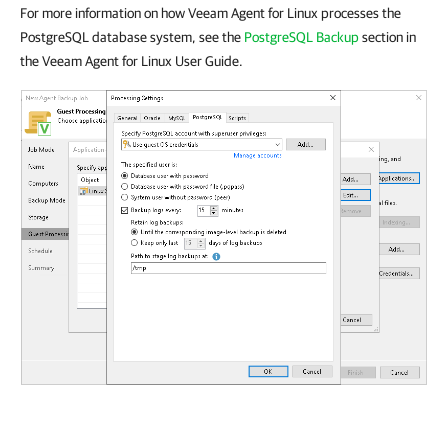
For more information on how Veeam Agent for Linux processes the
PostgreSQL database system, see the
PostgreSQL Backup
section in
the Veeam Agent for Linux User Guide.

## The task
The records above should be duplicated exactly, with none of their pictures kept.

## Completed task
For more information on how Veeam Agent for Linux processes the
PostgreSQL database system, see the
PostgreSQL Backup
section in
the Veeam Agent for Linux User Guide.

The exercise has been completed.